The attached patch adds a new field to pg_stat_bgwriter, counting the number of times backends execute their own fsync calls. Normally, when a backend needs to fsync data, it passes a request to the background writer, which then absorbs the call into its own queue of work to do. However, under some types of heavy system load, the associated queue can fill. When this happens, backends are forced to do their own fsync call. This is potentially much worse than when they do a regular write.

The really nasty situation is when the background writer is busy because it's executing a checkpoint. In that case, it's possible for the backend fsync calls to start competing with the ones the background writer is trying to get done, causing the checkpoint sync phase to execute slower than it should. I've seen the sync phase take over 45 minutes on a really busy server once it got into this condition, where hundreds of clients doing their own backend fsync calls were fighting against the checkpoint fsync work. With this patch, you can observe that happening as an upwards spike in pg_stat_bgwriter.buffers_backend_sync, which as documented is an inclusive subset of the total shown in buffers_backend.

While it takes a busier system than I can useful show how to simulate here to show a really bad situation, I'm able to see some of these unabsorbed backend fsync calls when initializing a pgbench database, to prove they happen in the lab. The attached test program takes as its input a pgbench scale counter. It then creates a pgbench database (deleting any existing pgbench database, so watch out for that) and shows the values accumulated in pg_stat_bgwriter during that period. Here's an example, using the script's default scale of 100 on a server with 8GB of RAM and fake fsync (the hard drives are lying about it):

-[ RECORD 1 ]--------+-----------------------------
now                  | 2010-11-14 16:08:41.36421-05
...
Initializing pgbench
-[ RECORD 1 ]--------+------------------------------
now                  | 2010-11-14 16:09:46.713693-05
checkpoints_timed    | 0
checkpoints_req      | 0
buffers_checkpoint   | 0
buffers_clean        | 0
maxwritten_clean     | 0
buffers_backend      | 654716
buffers_backend_sync | 90
buffers_alloc        | 803

This is with default sizing for memory structures.
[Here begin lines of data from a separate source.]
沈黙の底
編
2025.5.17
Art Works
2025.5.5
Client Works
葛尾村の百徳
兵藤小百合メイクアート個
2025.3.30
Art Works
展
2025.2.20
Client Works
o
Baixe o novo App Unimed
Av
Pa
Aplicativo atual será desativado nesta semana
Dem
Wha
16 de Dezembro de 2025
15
As you increase shared_buffers, one of the queues involved here increases proportionately, making it less likely to run into this problem. That just changes it to the kind of problem I've only seen on a larger system with a difficult to simulate workload. The production system getting hammered with this problem (running a web application) that prompted writing the patch had shared_buffers=4GB at the time.
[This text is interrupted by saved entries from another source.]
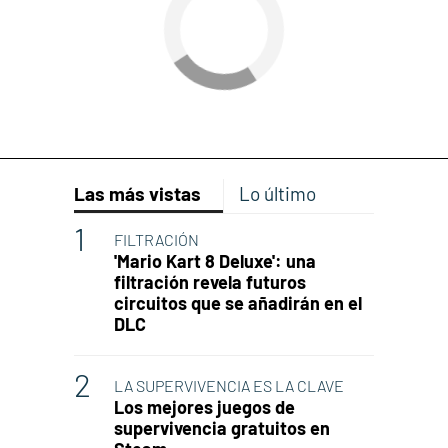
Las más vistas
Lo último
FILTRACIÓN
'Mario Kart 8 Deluxe': una
filtración revela futuros
circuitos que se añadirán en el
DLC
LA SUPERVIVENCIA ES LA CLAVE
Los mejores juegos de
supervivencia gratuitos en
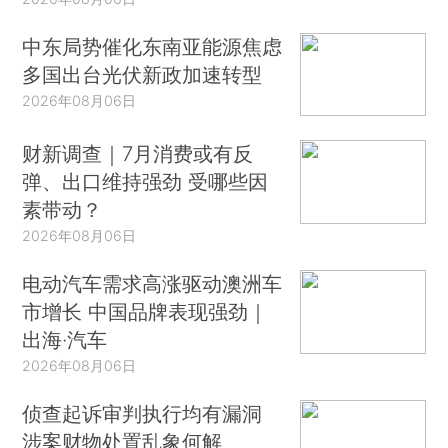
中东局势催化东南亚能源焦虑
多国出台光伏新政加速转型
2026年08月06日
财新调查｜7月消费或有反
弹、出口维持强劲 受哪些因
素带动？
2026年08月06日
电动汽车需求高涨驱动澳洲车
市增长 中国品牌表现强劲｜
出海·汽车
2026年08月06日
侦查起诉审判执行均有漏洞
涉案财物处置乱象何解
The patch also adds some logging to the innards involved here, to help with understanding problems in this area. I don't think that should be in the version committed as is. May want to drop the logging level or make it disabled in regular builds, since it is sitting somewhere it generates a lot of log data and adds overhead. It is nice for now, as it lets you get an idea how much fsync work *is* being absorbed by the BGW, as well as showing what relation is suffering from this issue. Example of both those things, with the default config for everything except log_checkpoints (on) and log_min_messages (debug1):

DEBUG:  Absorbing 4096 fsync requests
DEBUG:  Absorbing 150 fsync requests
DEBUG:  Unable to forward fsync request, executing directly
CONTEXT:  writing block 158638 of relation base/16385/16398

Here 4096 is the most entries the BGW will ever absorb at once, and all 90 of the missed sync calls are logged so you can see what files they came from.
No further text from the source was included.